RapidFire AI revolutionizes Computer Vision model development enabling rapid iteration across diverse model architectures, transfer learning schemes, image transforms, video chunking, and quantization schemes to identify optimal accuracy-performance tradeoffs no matter the dataset size.
RapidFire AI revolutionizes Time and Event Series modeling by enabling rapid iteration across diverse sequence model architectures, windowing schemes, and temporal sampling schemes to quickly identify the best models even on the largest datasets.
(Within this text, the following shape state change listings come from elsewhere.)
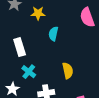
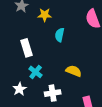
yellow semicircle: (68, 71) -> (74, 71), turned -56

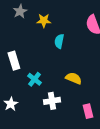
white rectangle: (27, 48) -> (14, 61), moved
white star: (19, 89) -> (11, 104), moved

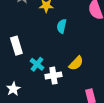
yellow semicircle: (74, 78) -> (76, 63), turned 112
white cross: (52, 101) -> (53, 76), moved

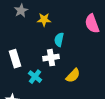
white cross: (53, 76) -> (51, 58), moved

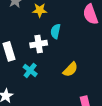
white cross: (51, 58) -> (39, 44), moved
By streamlining the comparison process, teams can right-size the models for inference constraints, while keeping the models up to date more frequently.
NLP/LLMs
RapidFire AI elevates LLM/NLP applications by accelerating LLM/VLM fine-tuning (including LoRA), continued pre-training, and RL-based post-training (including DPO and GRPO), as well as regular training, fine-tuning, and transfer learning for older Attention-based BERT or BART style models. This enables teams to deploy more customized and accurate large or small language models with significantly reduced development cycles, inference costs, and hallucinations.
Multimodal
RapidFire AI is a natively multimodal AI system that can support any combination of data modalities being present in a single example: images, video, text, code, time/event series, tabular, semistructured, etc. This enables teams to be more nimble in mixing and matching pre-trained model components, exploring diverse model architecture, dropping subsets of input sources, and altering input or output representations as they see fit to achieve the best balance of desired accuracy, costs, and latency.